Monday, May 10, 2010

Baosteel Faces Difficult Second Half-Year

Company Looking for Alternative Iron Ore Sources



The chairman of the group company of Baosteel, China’s leading steel manufacturer says that the Chinese steel sector is likely to face difficulties in the second half of the year amid a slowdown in the real estate sector.
Speaking on the sidelines of an industry conference in Beijing, Xu Lejiang told reporters "In the second half of the year it is uncertain whether the yuan will appreciate, whether interest rates will rise.

"There is also the property market, and fixed asset investment could also fall."
Real estate development in China saw Chinese steel mills through the global economic crisis against a steep fall in exports but the government is trying to keep a lid on surging property prices and is set to legislate against speculation.

But the industry has also been affected with raw materials costs also rising and with the three global mining giants, Rio Tinto, BHP Billiton and Vale moving to quarterly prices against annual contracts.
The China Iron and Steel Association (CISA) said at a press briefing earlier this month that mills were now free to secure their own individual deals with their suppliers and Mr Xu confirmed Baosteel was currently sourcing iron ore from foreign miners on a temporary price basis, however he warned the conference that the advantages currently enjoyed by the big thre miners were unlikely to last.
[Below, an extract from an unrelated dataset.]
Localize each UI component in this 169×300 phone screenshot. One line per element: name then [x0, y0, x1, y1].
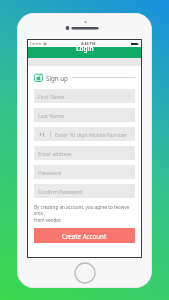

"Across the world, iron ore isn't a scarce resource but it's just that in recent years, the ability to supply iron ore has not matched the development of the steel industry, especially the Chinese steel industry," Mr Xu said.

The three miners have been able to exert considerable control over the volumes of new iron ore reserves available to the market but their high price demands would push steel mills to develop alternative supply sources, he added.

"In two or three years the demand and supply situation will see a big improvement," he added.